Phoenix scored 21 at its July 2025 low, a much deeper bottom than Las Vegas reached at 33 in November 2025. Phoenix has since climbed 24 points to 45. The recovery in Phoenix is more sustained and better supported by demand: a demand score of 16.7 versus Las Vegas's 2.68, and home sales up 9.84% year over year.

Las Vegas has the better five-year appreciation track record: +35.75% versus Phoenix's +19.8%. Las Vegas also has a slightly better near-term Zillow price forecast: +1.6% versus Phoenix's +1.0%. But Las Vegas also has a larger overvaluation gap on a relative-to-income basis: 64.7% versus Phoenix's 49.2%. And Las Vegas is dealing with faster-growing inventory (23% YoY versus 11.3%).

For a full head-to-head breakdown of both markets, including the rent-to-price ratio comparison and a side-by-side investor profile analysis, see the Phoenix vs Las Vegas real estate comparison for 2026.

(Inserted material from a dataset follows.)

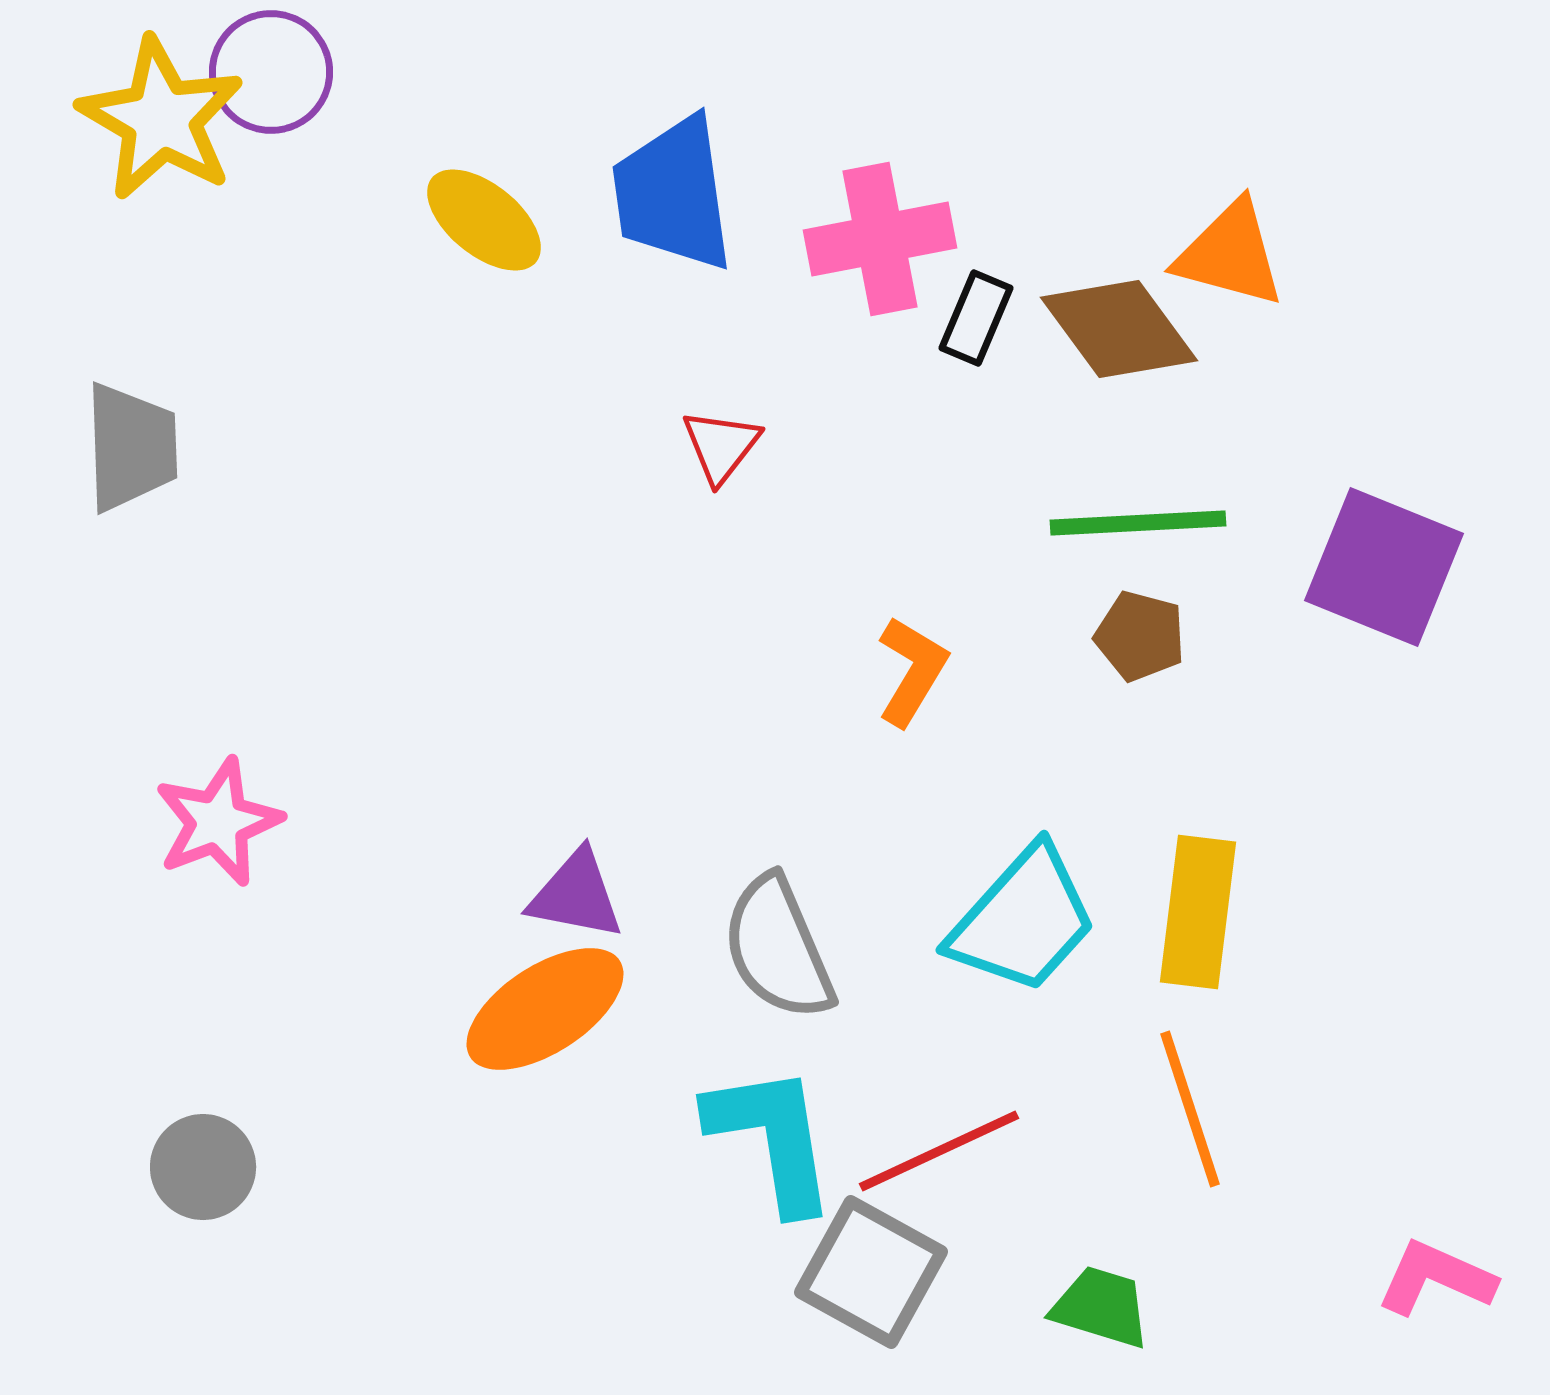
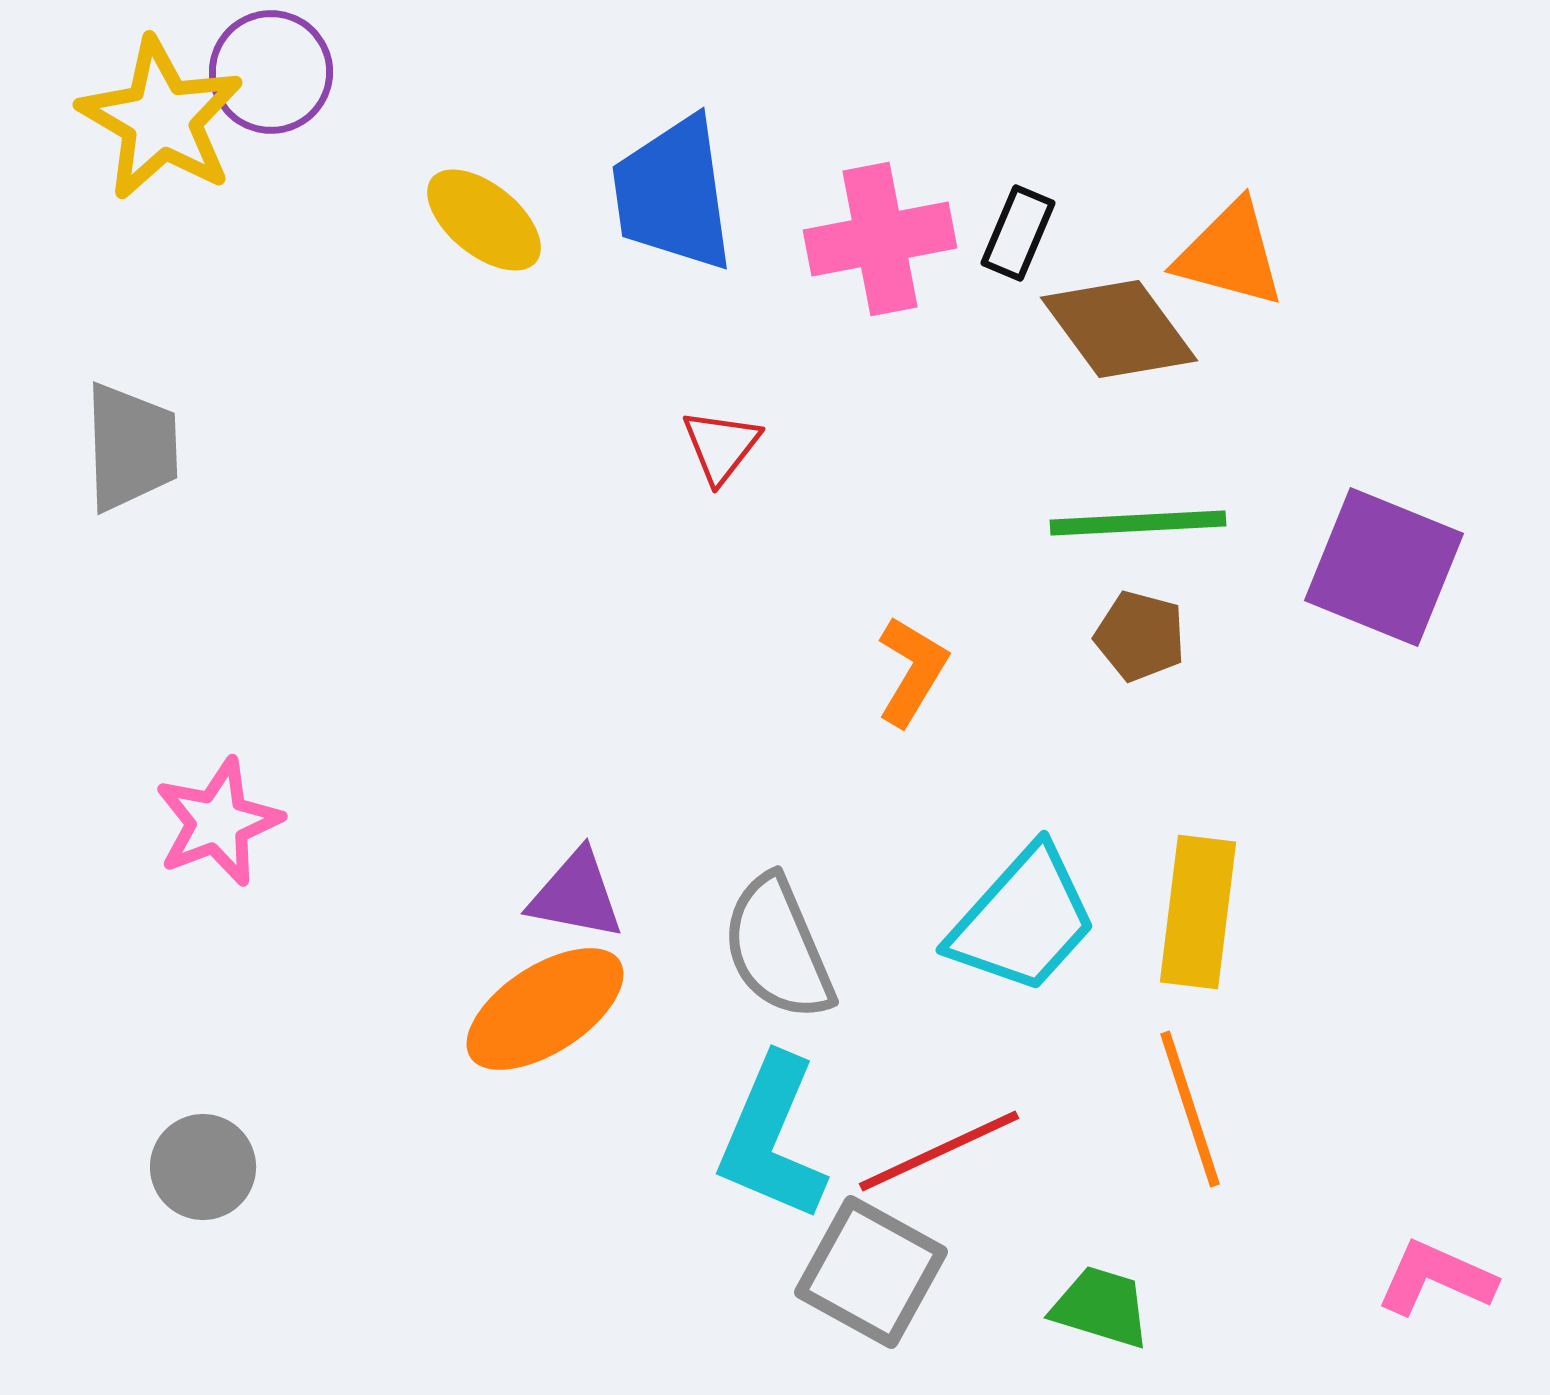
black rectangle: moved 42 px right, 85 px up
cyan L-shape: rotated 148 degrees counterclockwise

What the Data Shows About Las Vegas in 2026

Las Vegas scores 44 out of 100 on PropertyIQ. The score reflects a market with a strong long-term track record that is currently working through a combination of demand weakness, inventory growth, and an affordability gap that makes it harder for local buyers to absorb available supply at current prices.

The five-year appreciation figure of +35.75% is real. The in-migration story from California is real. The Zillow near-term forecast of +1.6% is real. None of those numbers are fabricated or optimistic spin. They belong in any honest accounting of the Las Vegas market.

The demand score of 2.68, the 64.7% overvaluation reading, the 23% inventory growth, and the 5.2% unemployment rate also belong in any honest accounting. The market has risk. The score at 44 quantifies where those two sets of facts currently balance out.

Las Vegas real estate market 2026 is a market for patient investors with longer hold horizons, not for buyers expecting near-term appreciation. The in-migration story and the five-year track record suggest Las Vegas has the fundamental demand drivers to recover. The current data suggests that recovery is not yet underway in a way that moves the needle on the score.

When the demand score begins to recover from 2.68, when inventory growth slows, and when price cuts begin to thin out, the PropertyIQ Score will reflect it. That is the signal investors should watch.

PropertyIQ score as of February 28, 2026. Listing and inventory data as of February 1, 2026. Zillow home value data as of January 31, 2026. Forecast data as of December 31, 2025. Economic data as of December 2025. Census data as of 2023. All data provided for informational purposes only and should not be the sole basis for investment decisions.